CMSC 631, Fall 2004
Program Analysis and Understanding
Projects
Guidelines
Students will be expected to complete a substantial research project
during the semester on a topic related to the class. Projects may be
completed individually or in groups of at most 2. The expectations
for group projects will be twice that of individual projects.
Students will write up the results of their project and give a brief
presentation to the class and other interested parties at the end of
the semester.
Dates
- Everyone in the class needs to tell me what you plan to do. You
must write a one-page project proposal and e-mail it to me by
Thursday, October 21. You may also submit your proposal in
writing rather than by e-mail, in which case you should hand it to me
at the beginning of class that day.
- Project presentations will be held during class after Thanksgiving
break.
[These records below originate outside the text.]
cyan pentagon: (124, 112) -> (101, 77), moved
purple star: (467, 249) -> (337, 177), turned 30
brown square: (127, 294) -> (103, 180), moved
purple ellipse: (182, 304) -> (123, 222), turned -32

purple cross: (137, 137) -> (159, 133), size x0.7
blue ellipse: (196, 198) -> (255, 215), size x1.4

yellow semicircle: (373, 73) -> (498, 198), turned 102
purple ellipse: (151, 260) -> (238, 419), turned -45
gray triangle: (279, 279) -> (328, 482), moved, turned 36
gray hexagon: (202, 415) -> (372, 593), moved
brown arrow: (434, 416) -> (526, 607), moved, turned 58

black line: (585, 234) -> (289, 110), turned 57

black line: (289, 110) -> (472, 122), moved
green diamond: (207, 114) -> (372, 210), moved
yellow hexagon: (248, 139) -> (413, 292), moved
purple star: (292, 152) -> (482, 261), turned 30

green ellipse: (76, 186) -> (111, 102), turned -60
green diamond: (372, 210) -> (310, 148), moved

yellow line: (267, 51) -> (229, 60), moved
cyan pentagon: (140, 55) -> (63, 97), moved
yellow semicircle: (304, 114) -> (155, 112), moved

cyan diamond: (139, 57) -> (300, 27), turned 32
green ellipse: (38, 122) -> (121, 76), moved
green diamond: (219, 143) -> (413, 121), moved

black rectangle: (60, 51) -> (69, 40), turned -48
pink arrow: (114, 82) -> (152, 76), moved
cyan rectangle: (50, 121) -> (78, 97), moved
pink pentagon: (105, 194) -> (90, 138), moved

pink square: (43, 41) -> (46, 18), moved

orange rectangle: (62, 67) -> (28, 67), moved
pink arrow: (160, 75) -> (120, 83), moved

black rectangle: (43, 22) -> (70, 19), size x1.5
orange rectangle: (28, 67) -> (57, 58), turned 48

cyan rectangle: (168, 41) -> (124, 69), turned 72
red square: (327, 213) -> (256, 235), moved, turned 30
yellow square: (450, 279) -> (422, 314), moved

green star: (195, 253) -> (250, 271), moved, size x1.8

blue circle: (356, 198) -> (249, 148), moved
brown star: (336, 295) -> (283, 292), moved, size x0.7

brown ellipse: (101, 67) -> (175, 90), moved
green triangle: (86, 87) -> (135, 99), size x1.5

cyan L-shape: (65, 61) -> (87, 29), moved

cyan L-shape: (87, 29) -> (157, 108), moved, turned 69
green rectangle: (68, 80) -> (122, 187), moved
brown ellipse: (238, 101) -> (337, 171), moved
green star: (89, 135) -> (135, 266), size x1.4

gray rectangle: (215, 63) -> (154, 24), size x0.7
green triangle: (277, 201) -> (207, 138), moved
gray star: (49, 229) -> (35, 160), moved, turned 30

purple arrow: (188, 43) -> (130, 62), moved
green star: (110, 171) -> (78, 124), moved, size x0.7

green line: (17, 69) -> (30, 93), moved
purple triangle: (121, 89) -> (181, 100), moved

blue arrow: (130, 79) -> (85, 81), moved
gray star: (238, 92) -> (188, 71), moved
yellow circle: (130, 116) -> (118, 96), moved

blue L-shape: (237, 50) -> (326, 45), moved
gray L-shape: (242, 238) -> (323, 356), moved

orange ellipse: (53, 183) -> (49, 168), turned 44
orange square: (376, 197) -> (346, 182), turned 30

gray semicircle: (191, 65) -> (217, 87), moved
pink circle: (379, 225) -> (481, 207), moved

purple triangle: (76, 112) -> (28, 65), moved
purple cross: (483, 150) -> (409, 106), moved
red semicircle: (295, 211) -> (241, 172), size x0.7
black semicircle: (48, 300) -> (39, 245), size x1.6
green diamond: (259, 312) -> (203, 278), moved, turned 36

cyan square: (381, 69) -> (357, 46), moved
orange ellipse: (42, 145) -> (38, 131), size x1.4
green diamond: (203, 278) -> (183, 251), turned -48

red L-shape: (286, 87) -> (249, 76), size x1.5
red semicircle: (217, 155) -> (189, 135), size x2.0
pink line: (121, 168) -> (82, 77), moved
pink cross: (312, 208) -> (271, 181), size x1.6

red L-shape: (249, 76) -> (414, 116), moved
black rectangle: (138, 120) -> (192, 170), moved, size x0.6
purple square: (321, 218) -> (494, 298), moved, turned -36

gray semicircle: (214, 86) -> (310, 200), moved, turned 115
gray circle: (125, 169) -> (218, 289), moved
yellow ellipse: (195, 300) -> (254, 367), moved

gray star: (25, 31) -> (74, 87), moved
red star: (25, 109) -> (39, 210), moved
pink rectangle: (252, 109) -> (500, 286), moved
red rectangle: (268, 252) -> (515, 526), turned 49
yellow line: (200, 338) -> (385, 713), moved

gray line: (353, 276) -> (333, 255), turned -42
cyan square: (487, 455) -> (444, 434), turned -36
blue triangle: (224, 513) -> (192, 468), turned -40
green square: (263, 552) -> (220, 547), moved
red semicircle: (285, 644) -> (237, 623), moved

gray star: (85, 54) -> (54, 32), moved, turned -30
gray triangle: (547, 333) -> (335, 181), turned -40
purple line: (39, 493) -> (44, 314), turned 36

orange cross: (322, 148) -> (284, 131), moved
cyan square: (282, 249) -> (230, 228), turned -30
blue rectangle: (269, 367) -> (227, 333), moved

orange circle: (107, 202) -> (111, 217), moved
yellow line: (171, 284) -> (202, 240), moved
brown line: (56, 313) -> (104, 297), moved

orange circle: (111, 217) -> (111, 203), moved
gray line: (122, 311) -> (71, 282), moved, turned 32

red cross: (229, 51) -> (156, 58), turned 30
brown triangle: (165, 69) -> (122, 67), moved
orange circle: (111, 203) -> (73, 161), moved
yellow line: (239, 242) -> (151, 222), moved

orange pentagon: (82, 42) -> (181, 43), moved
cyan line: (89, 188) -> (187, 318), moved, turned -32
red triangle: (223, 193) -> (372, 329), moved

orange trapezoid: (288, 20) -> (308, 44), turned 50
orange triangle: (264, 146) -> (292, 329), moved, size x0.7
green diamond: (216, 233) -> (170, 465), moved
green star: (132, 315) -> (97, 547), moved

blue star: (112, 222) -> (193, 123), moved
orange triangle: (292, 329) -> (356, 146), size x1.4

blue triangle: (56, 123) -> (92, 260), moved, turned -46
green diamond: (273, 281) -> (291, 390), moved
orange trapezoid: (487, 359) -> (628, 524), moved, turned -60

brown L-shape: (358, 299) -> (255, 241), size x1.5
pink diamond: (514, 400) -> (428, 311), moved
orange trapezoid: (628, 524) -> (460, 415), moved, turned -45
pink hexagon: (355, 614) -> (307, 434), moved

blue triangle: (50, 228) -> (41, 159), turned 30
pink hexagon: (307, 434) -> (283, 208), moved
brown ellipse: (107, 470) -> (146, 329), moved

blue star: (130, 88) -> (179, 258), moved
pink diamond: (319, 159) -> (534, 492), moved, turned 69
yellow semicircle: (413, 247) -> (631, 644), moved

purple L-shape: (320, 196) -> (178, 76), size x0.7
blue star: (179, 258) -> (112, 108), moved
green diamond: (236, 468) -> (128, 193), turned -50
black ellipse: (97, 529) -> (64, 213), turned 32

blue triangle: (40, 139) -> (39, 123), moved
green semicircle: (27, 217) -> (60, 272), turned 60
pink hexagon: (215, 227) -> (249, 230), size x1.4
If necessary, we made need to also schedule some other times.
- The final project write-up and any implementation is due at
midnight on Friday, December 17. You must submit your project
via e-mail to me.
Kinds of Projects
Projects on any subject related to the topics covered in class are
acceptable. If you are taking two classes that require projects, then
with the agreement of the other instructor you may be able to do a
single (larger) combined project for both classes. There are two main
kinds of projects: a survey project and a research project.
The Survey Project
- Pick an area in which you are interested
- Read thoroughly 3-6 papers, and read at least superficially 3-6
other papers. I will help, but you will need to do work to find the
papers.
- Write a survey of what you have learned:
- What are the basic problems?
- What are the basic approaches to solving them?
- What are the main achievements to date?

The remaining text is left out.